ODTÜ’deki ırkçı ve çirkin saldırının arkasında “Öğrenci Kolektifleri” adı verilen bir grup var. Olayların ardından kaleme aldıkları bildiri çok çarpıcı: “AK Gençlik ve Fethullah Gülen Cemaati”ni tehdit ettikleri bildiriyi okurken hayret etmemek mümkün değil; damarlarında hayati sıvı olarak sanki öfke ve nefret dolaşıyor. Düşünce, yerini duygulara ve histeriye terk etmiş durumda. Şu satırlara bir bakın: “Yurda ihtiyacı olan muhtaç aileleri kandırıp, beyin yıkama yurtlarında ve medeniyetten uzak evlerinizde örümcek beyinlerinizle, Anadolu’nun dört bir yanından gelen gençleri Amerikan hizmetindeki hareketinize katma özgürlüğünü engellediğimiz için özür dileriz. Ama herkese kötü bir haberimiz var, biz sizin özgürlük diye tariflediğiniz şeyi anlamayacağız. Demokratik kullar olmak yerine, sizin özgürlüğünüze düşman YURTTAŞ olmak istiyoruz!”
Toplumun bir kesimini, hatta büyük bir çoğunluğunu “medeniyetten uzak evlerde yaşayan, örümcek beyinli insanlar” olarak görmeleri vahim bir durum. Ancak daha vahimi, “sizin özgürlüğünüze düşman yurttaş olmak istiyoruz” sözünde dile gelen zihniyet. Bu sözler, şiddet dolu bir düşünce dünyasını yansıttığı gibi, toplumun büyük bir kesimine yönelik tehditler de içeriyor. Örneğine ancak geçen yüzyılda (Nazi Almanyası ve Güney Afrika’daki Apertheid rejimi vb.) rastlanabilir bu zihniyet türünün.
Çağımızda hiçbir ideolojinin, insanları, toplumun başka bir grubun özgürlüğüne düşman haline getireceğini düşünmüyorum. İdeolojiler ve siyasal fikirler toplumu kamplara bölebilir, önyargıları besleyebilir ama toplumun diğer bir kesimine şiddet uygulamayı öğütlemez; milliyetçilik, mezhepçilik bile geçen yüzyılın milliyetçiliği ve mezhepçiliği değil artık. Solcu olduğunu öne süren öğrencilerin de çağın gerçeklerinden bu kadar kopmaları mümkün değil.
Başka etkenler olmalı, diye düşünüyorum.

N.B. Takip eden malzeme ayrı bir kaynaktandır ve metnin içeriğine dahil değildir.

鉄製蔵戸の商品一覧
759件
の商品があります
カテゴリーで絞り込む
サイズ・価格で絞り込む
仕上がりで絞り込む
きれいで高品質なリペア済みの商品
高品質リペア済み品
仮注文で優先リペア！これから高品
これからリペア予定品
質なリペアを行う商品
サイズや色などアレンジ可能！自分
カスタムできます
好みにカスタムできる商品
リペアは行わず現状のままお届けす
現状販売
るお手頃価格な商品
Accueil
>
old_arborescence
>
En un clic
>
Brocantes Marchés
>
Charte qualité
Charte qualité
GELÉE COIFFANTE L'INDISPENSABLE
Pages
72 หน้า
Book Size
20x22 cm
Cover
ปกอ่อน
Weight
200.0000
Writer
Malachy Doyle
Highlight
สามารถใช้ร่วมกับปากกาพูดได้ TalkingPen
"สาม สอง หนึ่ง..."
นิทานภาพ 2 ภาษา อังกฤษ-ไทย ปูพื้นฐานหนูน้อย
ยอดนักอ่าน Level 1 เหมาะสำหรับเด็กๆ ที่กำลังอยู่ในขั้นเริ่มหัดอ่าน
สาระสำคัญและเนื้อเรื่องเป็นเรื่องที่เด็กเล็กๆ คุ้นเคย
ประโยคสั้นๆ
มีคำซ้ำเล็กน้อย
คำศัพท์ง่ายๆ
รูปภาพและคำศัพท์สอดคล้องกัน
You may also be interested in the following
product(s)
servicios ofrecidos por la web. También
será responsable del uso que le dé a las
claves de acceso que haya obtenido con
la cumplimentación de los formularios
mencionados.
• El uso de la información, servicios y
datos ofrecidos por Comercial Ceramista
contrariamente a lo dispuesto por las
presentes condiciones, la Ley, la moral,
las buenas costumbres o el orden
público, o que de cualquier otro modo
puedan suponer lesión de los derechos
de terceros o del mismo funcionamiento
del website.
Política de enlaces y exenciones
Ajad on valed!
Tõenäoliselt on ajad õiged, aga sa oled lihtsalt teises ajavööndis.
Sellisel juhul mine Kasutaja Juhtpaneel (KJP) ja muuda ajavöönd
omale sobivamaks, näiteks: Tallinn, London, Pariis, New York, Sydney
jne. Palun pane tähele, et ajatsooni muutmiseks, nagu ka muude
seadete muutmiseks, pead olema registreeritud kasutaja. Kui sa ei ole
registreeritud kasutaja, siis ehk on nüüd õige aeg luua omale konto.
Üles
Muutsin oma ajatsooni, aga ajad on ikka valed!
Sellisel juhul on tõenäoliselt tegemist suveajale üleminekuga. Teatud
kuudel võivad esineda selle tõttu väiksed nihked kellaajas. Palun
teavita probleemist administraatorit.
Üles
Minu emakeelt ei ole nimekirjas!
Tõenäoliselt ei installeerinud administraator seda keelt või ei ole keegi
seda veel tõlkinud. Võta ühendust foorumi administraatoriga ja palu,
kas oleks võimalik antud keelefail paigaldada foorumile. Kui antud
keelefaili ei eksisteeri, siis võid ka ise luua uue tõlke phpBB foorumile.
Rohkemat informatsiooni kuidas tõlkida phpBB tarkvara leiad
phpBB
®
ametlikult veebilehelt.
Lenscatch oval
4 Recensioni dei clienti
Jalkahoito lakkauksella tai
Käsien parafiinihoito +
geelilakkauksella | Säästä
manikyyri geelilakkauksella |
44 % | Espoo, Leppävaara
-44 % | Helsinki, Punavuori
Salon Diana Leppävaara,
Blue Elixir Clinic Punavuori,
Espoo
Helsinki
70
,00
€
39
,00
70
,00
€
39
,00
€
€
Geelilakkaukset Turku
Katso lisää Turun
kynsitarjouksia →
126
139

Ve aklıma “Bizim solcu gençlerimiz neden bu kadar dar kafalı, histerik ve şiddete meyilli” sorusu geliyor.
BUNUN NEDENİ NE OLABİLİR?
Takıldıkları Sosyalizm insancıllığı, paylaşmayı, kardeşliği, kültürel zenginliği öğütlerken neden bu gençler, o ideolojiden toplumun diğer bir kesimine “yaşam hakkı tanımayacağız” sonucunu çıkarır?

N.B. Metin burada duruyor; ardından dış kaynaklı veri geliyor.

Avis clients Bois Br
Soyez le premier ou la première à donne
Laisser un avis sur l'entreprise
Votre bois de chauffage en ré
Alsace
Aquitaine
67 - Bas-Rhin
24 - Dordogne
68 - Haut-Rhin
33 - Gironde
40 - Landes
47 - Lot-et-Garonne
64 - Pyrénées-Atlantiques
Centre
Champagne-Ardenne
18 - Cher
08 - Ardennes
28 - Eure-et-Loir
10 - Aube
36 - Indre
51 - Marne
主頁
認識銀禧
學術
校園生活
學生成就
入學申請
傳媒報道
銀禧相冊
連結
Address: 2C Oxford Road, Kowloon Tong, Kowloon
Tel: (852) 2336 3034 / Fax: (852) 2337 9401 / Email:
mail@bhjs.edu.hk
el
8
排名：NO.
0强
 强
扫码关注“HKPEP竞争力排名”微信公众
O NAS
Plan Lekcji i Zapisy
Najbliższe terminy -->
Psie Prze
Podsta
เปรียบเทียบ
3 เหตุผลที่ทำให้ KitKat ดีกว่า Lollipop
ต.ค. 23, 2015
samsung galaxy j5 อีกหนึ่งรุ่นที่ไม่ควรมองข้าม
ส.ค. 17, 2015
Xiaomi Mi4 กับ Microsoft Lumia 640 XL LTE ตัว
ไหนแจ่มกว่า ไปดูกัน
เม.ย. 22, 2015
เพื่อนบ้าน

Bunun tek bir nedeni olabilir; üniversiteler, bu ülkede darbelerin ve siyasi operasyonların bir parçası olarak kurgulanıp kullanıldığı için üniversiteli gençliğin zihniyet dünyası da buna göre şekilleniyor. Yıllardır aynı argümanları dile getirmeleri, kendilerini yenileyememeleri dar siyasi çatışmaların ve iktidar kavgasının uzantısı olmalarından kaynaklanıyor. Kemalist rejimin yerleştirdiği değerlerin bekçiliğini yapmakla, özgürlük mücadelesi vermenin farklı şeyler olduğunun ayırtına bir türlü varamıyorlar. Kemalist sistemin geçmişte üniversitelere koyduğu başörtü yasağını şimdi solcular devam ettirmeye çalışıyor. Polisin “Cemaatçi” diye fişlediği, kovaladığı bu gençleri, şimdi solcular fişleyip kovalıyor. Kemalistlerin üniversitelere getirdiği yasaklarla bu gençlerin zorbaca tutumları arasında bir fark yok.

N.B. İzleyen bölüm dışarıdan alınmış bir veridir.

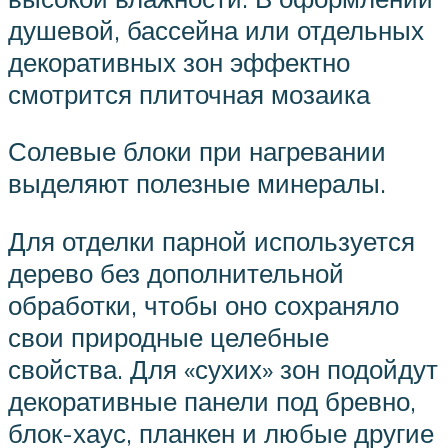
душевой, бассейна или отдельных
декоративных зон эффектно
смотрится плиточная мозаика
Солевые блоки при нагревании
выделяют полезные минералы.
Для отделки парной используется
дерево без дополнительной
обработки, чтобы оно сохраняло
свои природные целебные
свойства. Для «сухих» зон подойдут
декоративные панели под бревно,
блок-хаус, планкен и любые другие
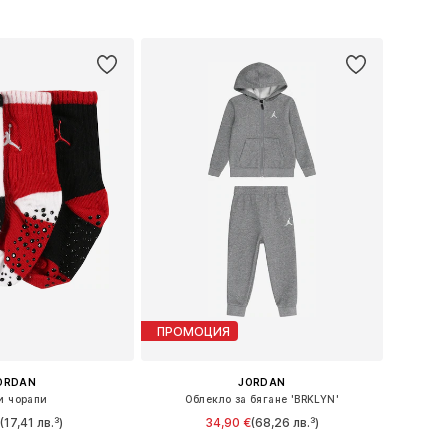
в кошницата
Добави в кошницата
ПРОМОЦИЯ
ORDAN
JORDAN
и чорапи
Облекло за бягане 'BRKLYN'
(17,41 лв.³)
34,90 €
(68,26 лв.³)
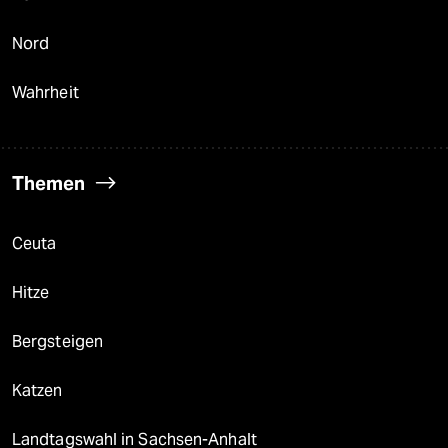
Nord
Wahrheit
Themen
Ceuta
Hitze
Bergsteigen
Katzen
Landtagswahl in Sachsen-Anhalt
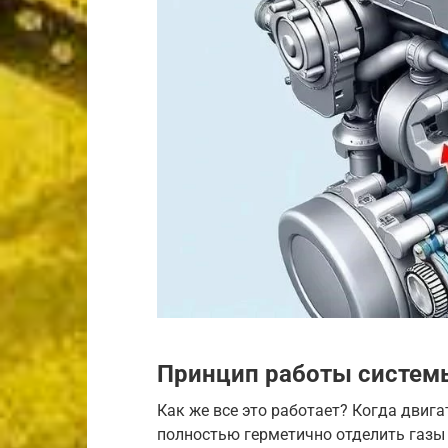
Принцип работы систем
Как же все это работает? Когда двига
полностью герметично отделить газы 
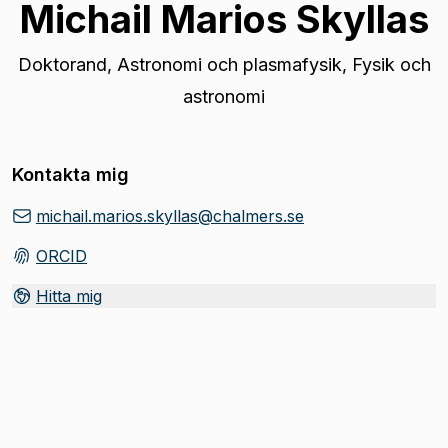
Michail Marios Skyllas
Doktorand
,
Astronomi och plasmafysik, Fysik och
astronomi
Kontakta mig
michail.marios.skyllas@chalmers.se
ORCID
(
Öppnas i ny flik
)
Hitta mig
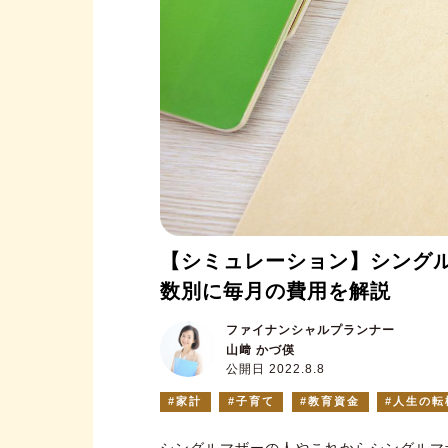
【シミュレーション】シング
数別に毎月の費用を解説
ファイナンシャルプランナー
山﨑 かづ偀
公開日 2022.8.8
家計
子育て
教育資金
人生の転
シングルマザーの人やこれからシングルマ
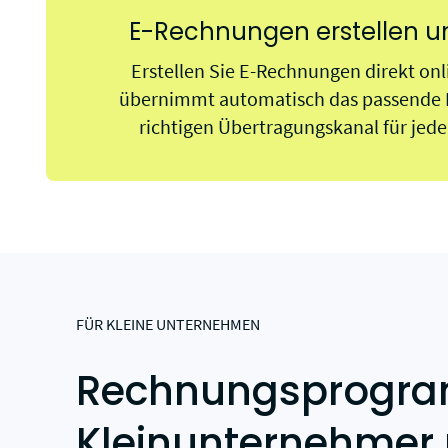
E-Rechnungen erstellen 
Erstellen Sie E-Rechnungen direkt onl
übernimmt automatisch das passende 
richtigen Übertragungskanal für jed
FÜR KLEINE UNTERNEHMEN
Rechnungsprogra
Kleinunternehmer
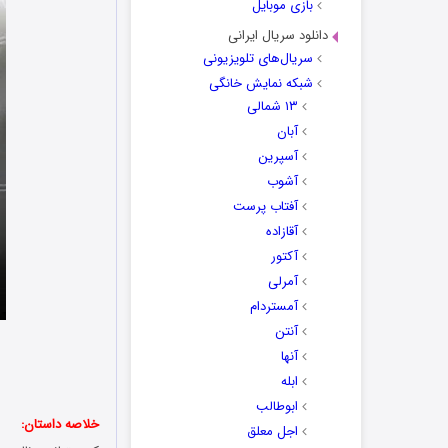
بازی موبایل
دانلود سریال ایرانی
سریال‌های تلویزیونی
شبکه نمایش خانگی
۱۳ شمالی
آبان
آسپرین
آشوب
آفتاب پرست
آقازاده
آکتور
آمرلی
آمستردام
آنتن
آنها
ابله
ابوطالب
خلاصه داستان:
اجل معلق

Bugün üniversiteleri, sokakları hareketlendirerek sivil iktidarı yıpratmaya, zorlamaya, sıkıştırmaya çalışıyorlar. İlk aşama, iktidarı, yaratmaya çalıştıkları gerilim ortamının tek sorumlusu olarak göstermek ve halkı bu fikre ikna etmeye çalışmak. Darbe veya siyasi operasyonlar öncesinde üniversitelerin hep böyle hareketlendiğine, buralarda başlatılan kaosun ise ülkenin geneline yayıldığına şahit olduk. Oynanan oyun yine aynı. Her dönem geçerli bir kaos planı. Daha önce tuttuğundan olsa gerek tekrar denemeye çalışıyorlar. Bir film gibi, adını da “Sıcak sonbahar” koydular. Ancak tarih tekerrürden ibaret değil, bu halk aynı tuzağa bir daha düşmez.